Repeat verbatim what the listing holds, but not its pictures.

Content starts

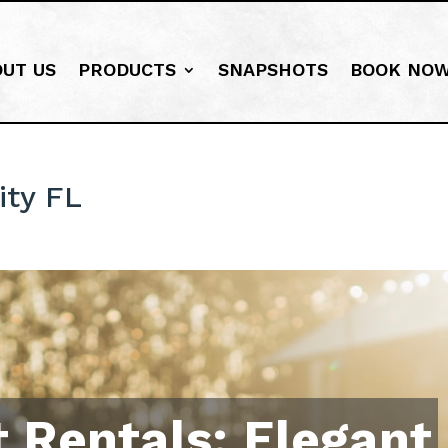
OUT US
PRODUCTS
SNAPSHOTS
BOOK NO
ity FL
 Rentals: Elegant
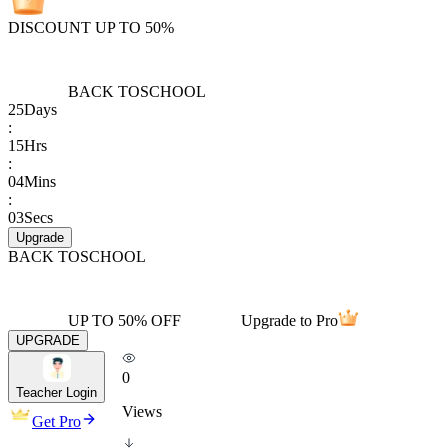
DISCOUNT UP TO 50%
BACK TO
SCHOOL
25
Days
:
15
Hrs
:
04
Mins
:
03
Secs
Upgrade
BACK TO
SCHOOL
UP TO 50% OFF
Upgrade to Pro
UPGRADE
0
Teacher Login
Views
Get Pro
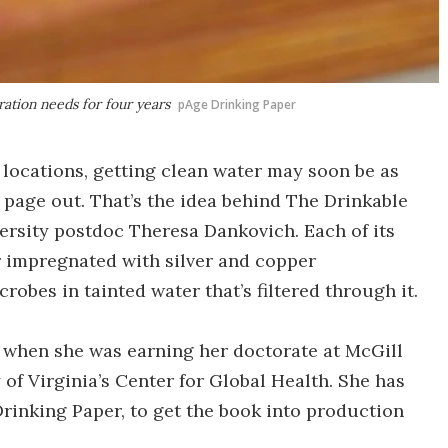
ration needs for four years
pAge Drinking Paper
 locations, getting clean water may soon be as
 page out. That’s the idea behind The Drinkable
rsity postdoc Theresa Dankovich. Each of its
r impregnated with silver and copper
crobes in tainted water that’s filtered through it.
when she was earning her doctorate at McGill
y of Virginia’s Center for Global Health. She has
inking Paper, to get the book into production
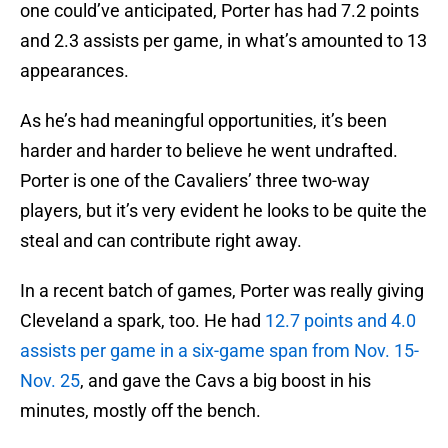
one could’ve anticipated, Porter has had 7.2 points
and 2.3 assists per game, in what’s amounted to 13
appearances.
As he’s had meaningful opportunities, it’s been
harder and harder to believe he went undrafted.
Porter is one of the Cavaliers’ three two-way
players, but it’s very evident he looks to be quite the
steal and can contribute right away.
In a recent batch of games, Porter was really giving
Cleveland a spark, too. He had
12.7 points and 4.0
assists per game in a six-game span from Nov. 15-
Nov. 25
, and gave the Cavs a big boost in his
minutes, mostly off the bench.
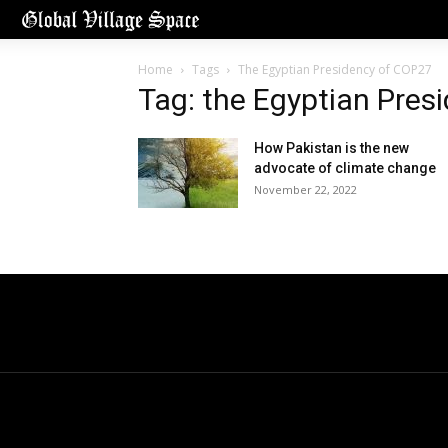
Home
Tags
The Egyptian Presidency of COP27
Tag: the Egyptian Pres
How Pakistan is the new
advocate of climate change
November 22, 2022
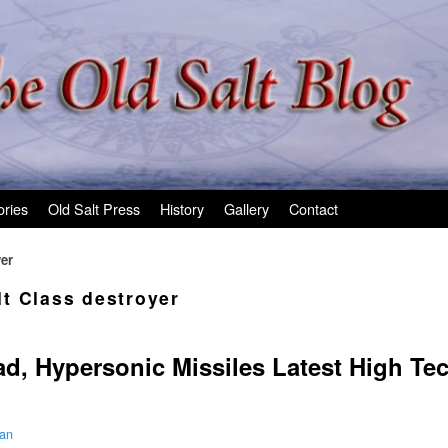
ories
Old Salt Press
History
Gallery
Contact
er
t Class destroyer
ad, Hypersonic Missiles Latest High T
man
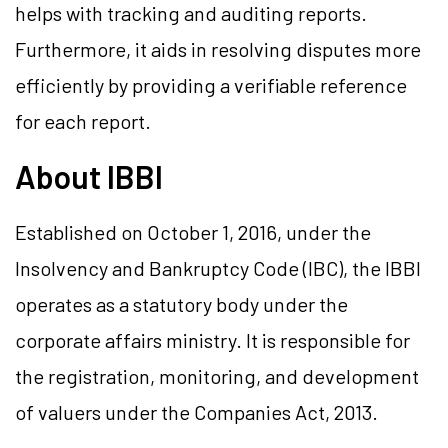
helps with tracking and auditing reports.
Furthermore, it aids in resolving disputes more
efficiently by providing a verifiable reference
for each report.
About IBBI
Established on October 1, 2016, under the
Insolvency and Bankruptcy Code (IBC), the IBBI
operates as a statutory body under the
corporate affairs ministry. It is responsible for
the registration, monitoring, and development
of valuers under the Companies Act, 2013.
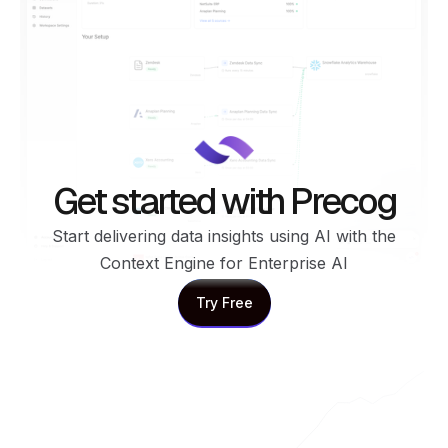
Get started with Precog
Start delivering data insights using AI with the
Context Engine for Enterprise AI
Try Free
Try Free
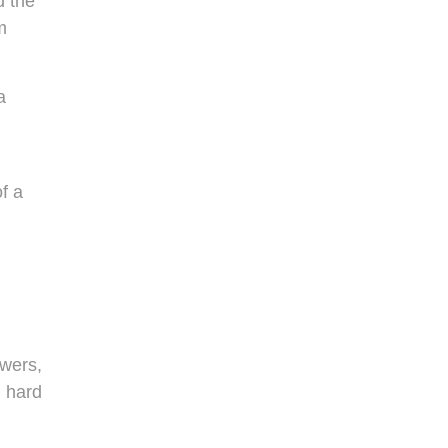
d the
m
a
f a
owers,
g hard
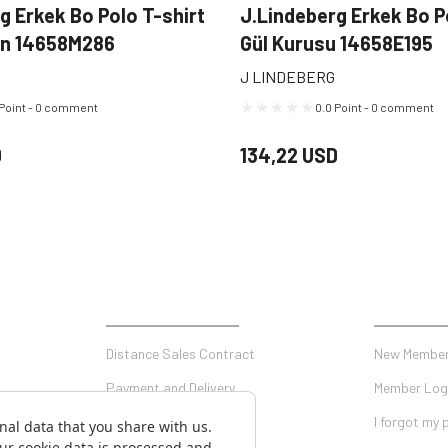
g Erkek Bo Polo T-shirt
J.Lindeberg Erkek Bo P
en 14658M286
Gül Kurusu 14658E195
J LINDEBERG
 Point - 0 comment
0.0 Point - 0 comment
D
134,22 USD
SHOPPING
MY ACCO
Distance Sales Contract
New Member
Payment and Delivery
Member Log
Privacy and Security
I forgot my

Content ends

Output for this task:
OUT US
PRODUCTS
SNAPSHOTS
BOOK NO
ity FL
 Rentals: Elegant
DISCOUNT UP TO 50%
BACK TO
SCHOOL
25
Days
:
15
Hrs
:
04
Mins
:
03
Secs
Upgrade
BACK TO
SCHOOL
UP TO 50% OFF
Upgrade to Pro
UPGRADE
0
Teacher Login
Views
Get Pro
ration needs for four years
pAge Drinking Paper
 locations, getting clean water may soon be as
 page out. That’s the idea behind The Drinkable
rsity postdoc Theresa Dankovich. Each of its
r impregnated with silver and copper
crobes in tainted water that’s filtered through it.
when she was earning her doctorate at McGill
y of Virginia’s Center for Global Health. She has
inking Paper, to get the book into production
one could’ve anticipated, Porter has had 7.2 points
and 2.3 assists per game, in what’s amounted to 13
appearances.
As he’s had meaningful opportunities, it’s been
harder and harder to believe he went undrafted.
Porter is one of the Cavaliers’ three two-way
players, but it’s very evident he looks to be quite the
steal and can contribute right away.
In a recent batch of games, Porter was really giving
Cleveland a spark, too. He had
12.7 points and 4.0
assists per game in a six-game span from Nov. 15-
Nov. 25
, and gave the Cavs a big boost in his
minutes, mostly off the bench.
Home
Tags
The Egyptian Presidency of COP27
Tag: the Egyptian Pres
How Pakistan is the new
advocate of climate change
November 22, 2022
ories
Old Salt Press
History
Gallery
Contact
er
t Class destroyer
ad, Hypersonic Missiles Latest High T
man
helps with tracking and auditing reports.
Furthermore, it aids in resolving disputes more
efficiently by providing a verifiable reference
for each report.
About IBBI
Established on October 1, 2016, under the
Insolvency and Bankruptcy Code (IBC), the IBBI
operates as a statutory body under the
corporate affairs ministry. It is responsible for
the registration, monitoring, and development
of valuers under the Companies Act, 2013.
Get started with Precog
Start delivering data insights using AI with the
Context Engine for Enterprise AI
Try Free
Try Free
d the
m
a
f a
owers,
g hard
g Erkek Bo Polo T-shirt
J.Lindeberg Erkek Bo P
en 14658M286
Gül Kurusu 14658E195
J LINDEBERG
 Point - 0 comment
0.0 Point - 0 comment
D
134,22 USD
SHOPPING
MY ACCO
Distance Sales Contract
New Member
Payment and Delivery
Member Log
Privacy and Security
I forgot my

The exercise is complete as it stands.